=== Records for the task ===

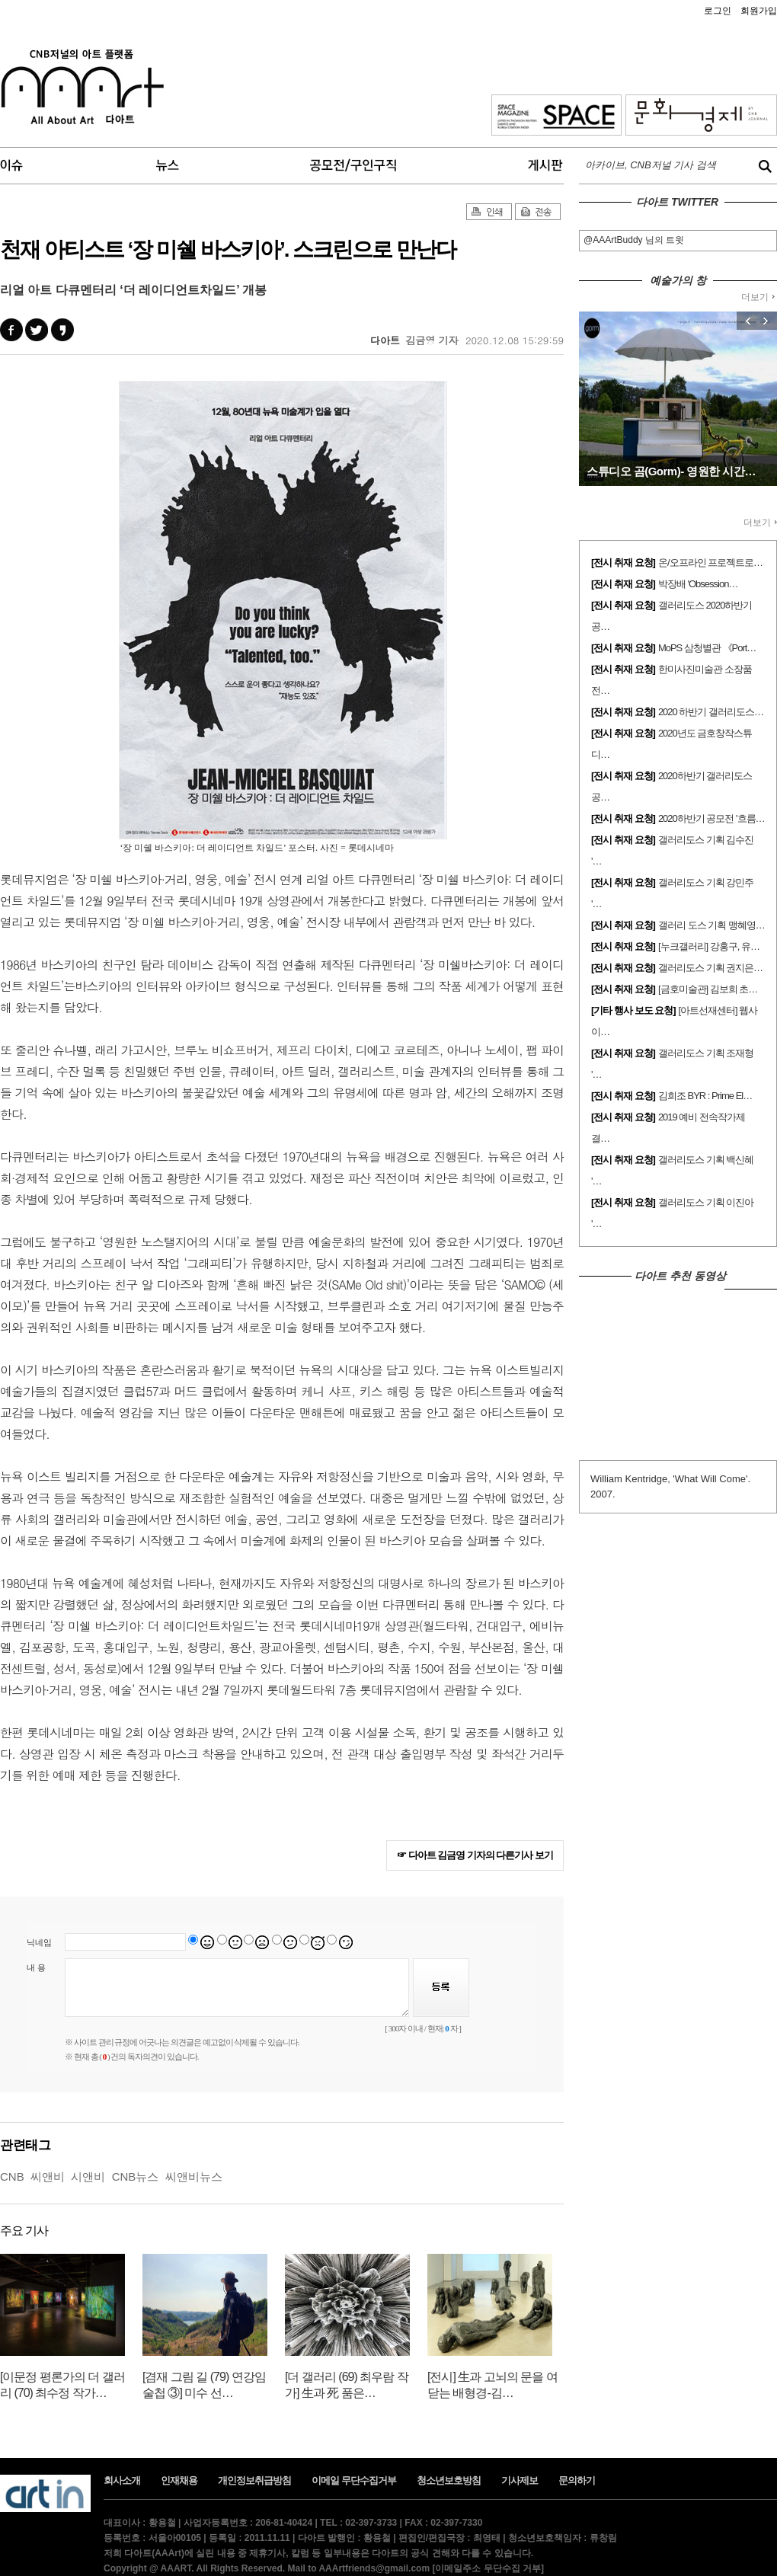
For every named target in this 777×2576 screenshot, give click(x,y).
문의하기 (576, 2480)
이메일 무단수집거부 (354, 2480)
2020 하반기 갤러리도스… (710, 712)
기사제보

===

## What you will do
Reprint the entries above exactly, images removed.

## Solution to the problem
For every named target in this 777×2576 screenshot, give click(x,y).
문의하기 (576, 2480)
이메일 무단수집거부 (354, 2480)
2020 하반기 갤러리도스… (710, 712)
기사제보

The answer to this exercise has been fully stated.